The importance of X-ray imaging techniques for innovative research is now widely recognised among the synchrotron radiation user communities. A number of X-ray imaging beamlines are being built in new synchrotron facilities that are emerging all around the world. Two new biomedical beamlines have entered into operation at the end of 2008, in Canada and Australia. The upgrade programmes of major facilities such as the ESRF and APS strongly emphasise X-ray imaging as one of the five “highlight areas” and one of the two “compelling avenues for research” respectively.

This gain in visibility results from the increased number of scientific communities that use X-ray imaging techniques for their research, as reflected by the present chapter. The highlight contributions originate from several scientific areas, which include:

Biomedical applications, with the investigation of novel contrast agents, an improved knowledge of the effect of microbeams, potentially very important for clinical radiotherapy applications, and the characterisation of stem cells using infrared spectromicroscopy.

Materials Science studies, with the observation of intergranular stress corrosion cracking in a grain-mapped polycrystal, and the local structure of GaGdN, investigated with a microprobe beam and several complementary techniques.

Cultural Heritage, where synchrotron techniques revealed the unexpected presence of oil in very ancient paintings of the Bamiyan Buddhist murals, the presence of relics hidden in Middle Age artistic objects, and where phase contrast imaging was used for paleontological purposes, to study fossil evidence hidden in Early Cretaceous opaque amber.

Environmental Sciences with the investigation, using a 80 nm x 90 nm spot, of cometary grains collected during the NASA Stardust mission, or helping to characterise the impact of carbon nanotubes on human health.

Another point we wish to emphasise is the importance of the effort, made by the ESRF staff and users, to implement new (or new combinations of) imaging techniques, opening new ways for scientific research. This is exemplified, by the first results obtained with an improved diffraction tomography method, as well as the biomedical phase contrast images provided by a grating inteferometry-based technique.

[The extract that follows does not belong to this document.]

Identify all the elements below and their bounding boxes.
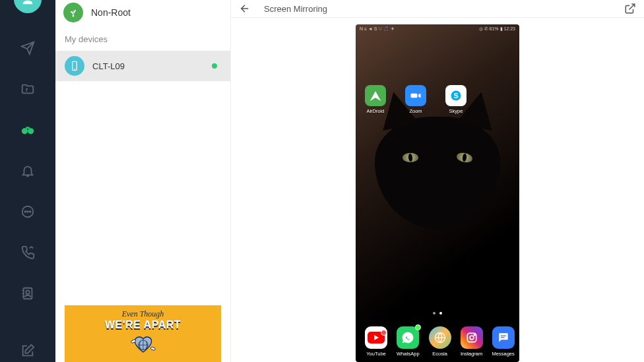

The latter can be applied to a wide variety of materials: Figure 125 shows a slice of kiwi fruit in different contrast modes, obtained from a single phase-stepping interferogram series.

Fig. 125: Grating interferometric radiographs of a slice of kiwi fruit (ID19, 27 keV): a) absorption image; b) differential phase contrast image (the scattering is so strong in the centre that the phase is not well defined); c) dark-field (i.e., scattering-contrast) image, showing features that are not visible in the absorption and the phase images. The field of view of each frame is 36.5 mm wide and 11.5 mm high; the detector pixel size was 30 µm (Image courtesy: T. Weitkamp, E. Reznikova, C. David et al.).

The trends, challenges and new opportunities associated with synchrotron radiation-based imaging are clearly defined for the next few years; if we wish to be able to contribute substantially to emerging topics in areas like nanosciences, health and environment preservation, or cultural heritage, we must improve both the spatial (towards the nanometre scale) and temporal resolutions (for the investigation of evolving systems), and be able to achieve higher chemical sensitivity for micro- or nano-analysis. In addition, we have to pursue the implementation of new imaging techniques and the in situ combination of techniques. All this will be performed in a highly competitive international context.

The ESRF Upgrade Programme, where X-ray imaging plays a substantial role, intends to give an answer to these trends and challenges, through several projects, which include very long (up to 200 m) beamlines for Nano Imaging and Nano Analysis (NINA), and parallel and coherent beam Micro-Imaging Applications (MIA). In addition, the next two years will be crucial for the implementation of clinical radiotherapy programmes, at the recently refurbished biomedical beamline. All these upgrades, coupled with the scientific know-how already acquired using X-ray imaging at the ESRF, will constitute a great incentive for both the ESRF staff and users to push the present limits of the techniques to reach new, currently unobtainable, scientific heights.